Work to be completed ▸
Scan the material for the word "wide", and copy each line where it shows up.
┏━━
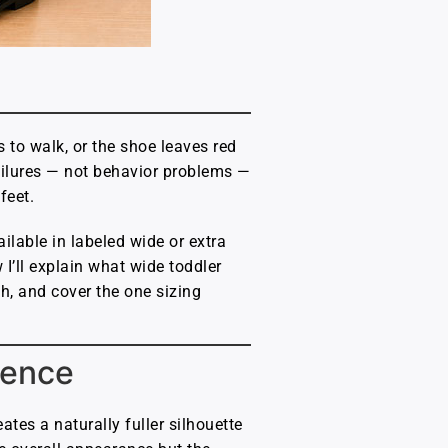
 to walk, or the shoe leaves red
failures — not behavior problems —
feet.
ilable in labeled wide or extra
I’ll explain what wide toddler
th, and cover the one sizing
rence
ates a naturally fuller silhouette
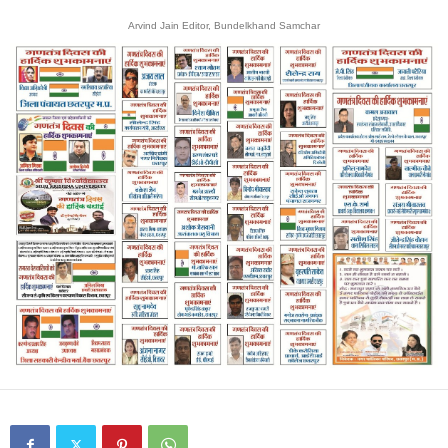
Arvind Jain Editor, Bundelkhand Samchar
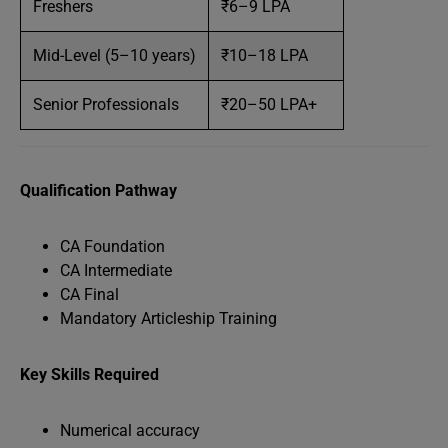
Freshers
₹6–9 LPA
Mid-Level (5–10 years)
₹10–18 LPA
Senior Professionals
₹20–50 LPA+
Qualification Pathway
CA Foundation
CA Intermediate
CA Final
Mandatory Articleship Training
Key Skills Required
Numerical accuracy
┗━━
Answer for the task ▸
ilable in labeled wide or extra
I’ll explain what wide toddler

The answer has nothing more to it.